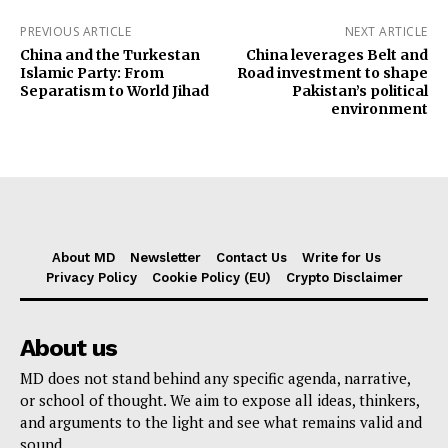
PREVIOUS ARTICLE
NEXT ARTICLE
China and the Turkestan
China leverages Belt and
Islamic Party: From
Road investment to shape
Separatism to World Jihad
Pakistan’s political
environment
About MD
Newsletter
Contact Us
Write for Us
Privacy Policy
Cookie Policy (EU)
Crypto Disclaimer
About us
MD does not stand behind any specific agenda, narrative,
or school of thought. We aim to expose all ideas, thinkers,
and arguments to the light and see what remains valid and
sound.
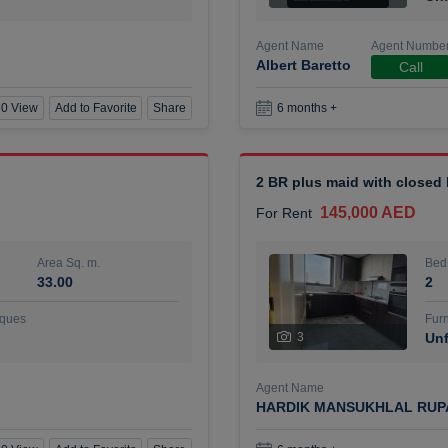
Agent Name
Agent Numbe
Albert Baretto
Call
0 View
Add to Favorite
Share
6 months +
2 BR plus maid with closed
145,000 AED
For Rent
Area Sq. m.
Bed
33.00
2
ques
Furn
3
Unf
Agent Name
HARDIK MANSUKHLAL RUP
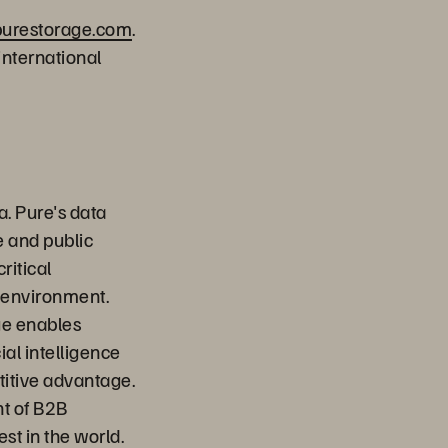
.purestorage.com
.
international
a. Pure's data
e and public
ritical
 environment.
ge enables
ial intelligence
titive advantage.
nt of B2B
st in the world.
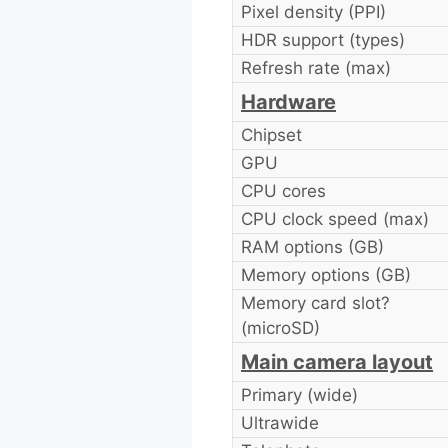
Pixel density (PPI)
HDR support (types)
Refresh rate (max)
Hardware
Chipset
GPU
CPU cores
CPU clock speed (max)
RAM options (GB)
Memory options (GB)
Memory card slot?
(microSD)
Main camera layout
Primary (wide)
Ultrawide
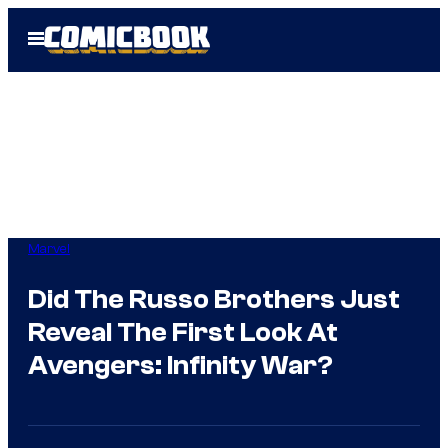
Skip
Open
to
Menu
content
Marvel
Did The Russo Brothers Just
Reveal The First Look At
Avengers: Infinity War?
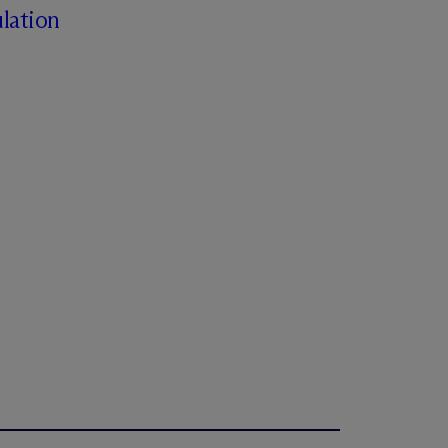
lation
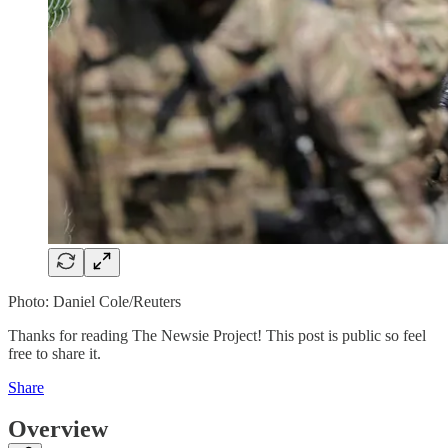
Photo: Daniel Cole/Reuters
Thanks for reading The Newsie Project! This post is public so feel
free to share it.
Share
Overview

== == ==

> _Work required_
Starting at the first line of the entries, restate word for word everything through the line that holds "MD does not", both ends included, but omit any pictures.

> _Result of the task_
PREVIOUS ARTICLE
NEXT ARTICLE
China and the Turkestan
China leverages Belt and
Islamic Party: From
Road investment to shape
Separatism to World Jihad
Pakistan’s political
environment
About MD
Newsletter
Contact Us
Write for Us
Privacy Policy
Cookie Policy (EU)
Crypto Disclaimer
About us
MD does not stand behind any specific agenda, narrative,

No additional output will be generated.